Go outside, we said. You'll have a great time, we said.
This issue was all ready to go when Tropical Storm Emily crept up and surprised everyone. Forecasters knew it would rain that day, but they didn't know how much, a confluence of factors fooling the prediction software. You probably felt it. My shoes were filled to the top with water as I squished-squished-squished into the office after navigating some serious B-roll from the Weather Channel. A maintenance worker mopped the muddy floors, sighing.
Nothing, least of all weather in Florida, is completely predictable.
Still, despite Emily's short visit to town, we humbly offer you encouragement to step outside. Last we met, we told you to have fun in the great indoors, in that miraculous invention called air conditioning. This week, our writers have fresh air suggestions from kayaking to splashpads to dining alfresco. And because we're not crazy, each suggestion comes with a keep-cool tip.
But what about keeping dry should another Emily come to roost? Here are some ideas to take when you venture out this weekend.
Get the radar
The Times and tbo.com have a free Tampa Bay weather app called TBO Weather. It uses GPS to know your location and pulls up the radar instantly so you don't have to go clicking around to find it. Handy for that crucial moment when it's cloudy and you're all, "Should we walk 16 blocks or grab a Lyft?" Just search for it in your phone's app store.
Get new tech
Here's a thought. Why does your umbrella shut the way it does, splattering you and everyone around you with water pouring off the top? It's like some cruel joke to make you never stay completely dry. The Kazbrella is a British umbrella invention that aims to squash this, by folding in on itself instead of out, leaving the wet side all wrapped up. Don't forget to shake it out and let it dry later, though. Shudder to think of the breeding ground. It's about $60. The As Seen on TV version, the BetterBrella, is about half the price.
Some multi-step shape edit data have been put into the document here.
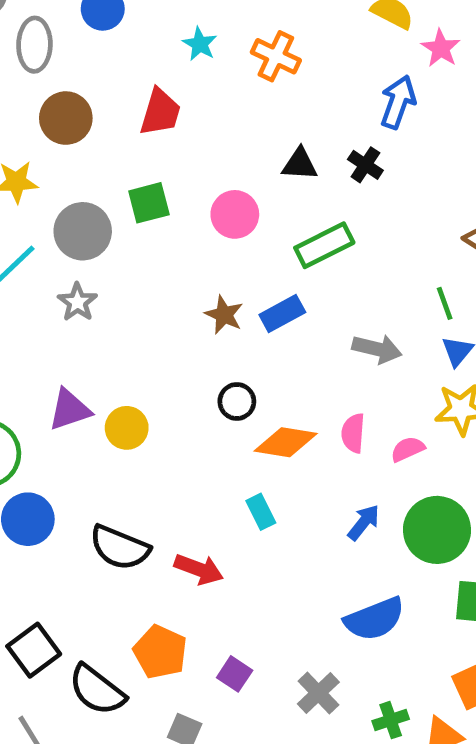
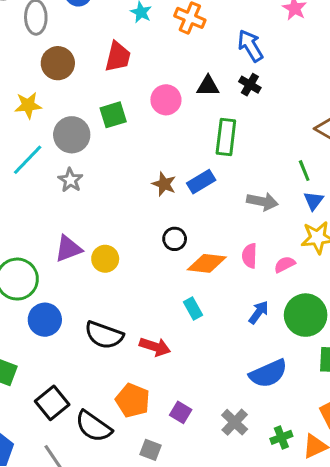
blue arrow: (398, 102) -> (250, 46), moved, turned -48
pink circle: (235, 214) -> (166, 100), moved
green rectangle: (324, 245) -> (226, 137), turned -54

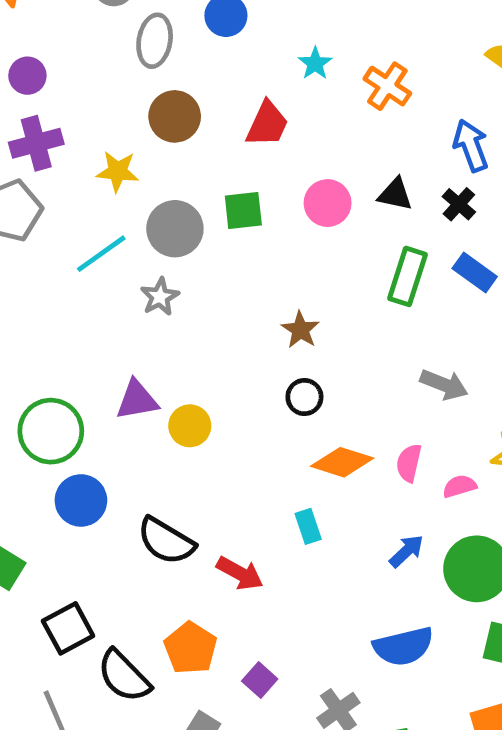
blue rectangle: (201, 182) -> (475, 272), moved, turned 56
black circle: (175, 239) -> (304, 397), moved

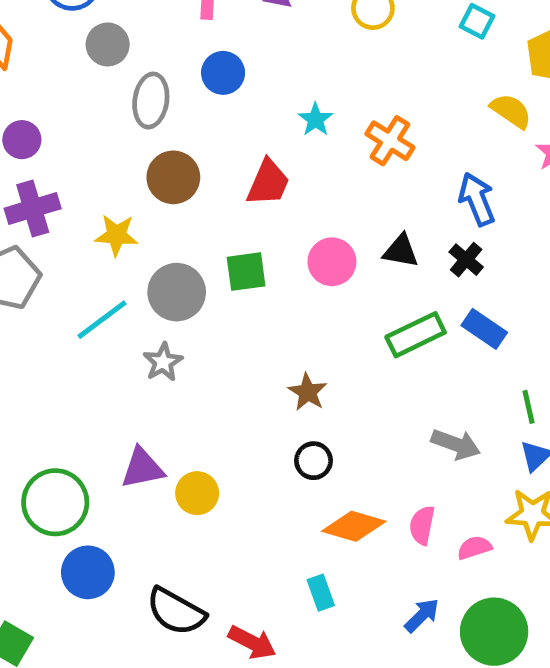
green rectangle: (408, 276) -> (416, 335), turned 48

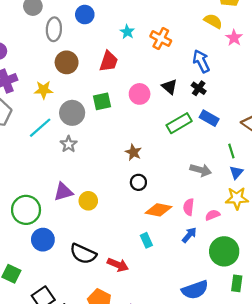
black triangle: (401, 251) -> (170, 87), turned 35
blue arrow: (422, 615) -> (189, 235), moved

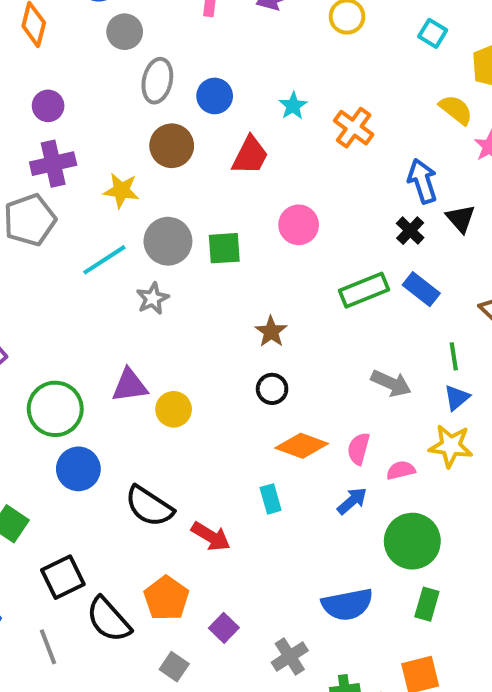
blue circle: (85, 15) -> (215, 96), moved
black triangle: (170, 87) -> (461, 218), moved
green square: (102, 101) -> (224, 248), moved

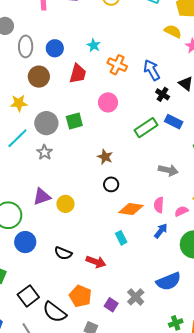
orange cross: (354, 128) -> (117, 65), moved
blue arrow: (422, 181) -> (152, 70), moved
black semicircle: (149, 506) -> (63, 253), size x0.7
gray cross: (290, 656) -> (136, 297), moved

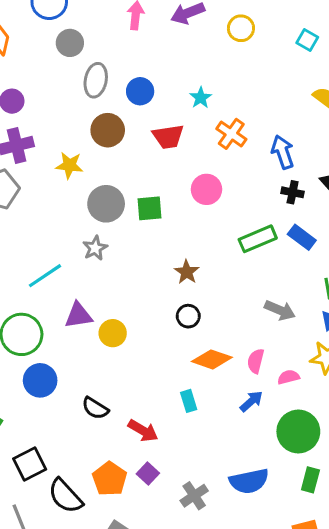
red trapezoid: (78, 74) -> (168, 137), turned 55
black cross: (163, 94) -> (293, 192), turned -32
cyan line: (17, 138) -> (45, 276), moved
purple square: (111, 305) -> (148, 473), moved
My mom likes to tell a story of my uncle, who rode motorcycles. One day, he got caught in a downpour and was soaked until there was no soaking left to be done. "You can only get so wet," became our family mantra of rain resignation (rainsignation?). Rain is what it is. Of course, make safety a priority and look out for dangerous conditions. But barring that, remember that water falling from the sky can be a little invigorating, and sometimes, it's fun to give in. You can only get so wet, and you'll always dry off in the end.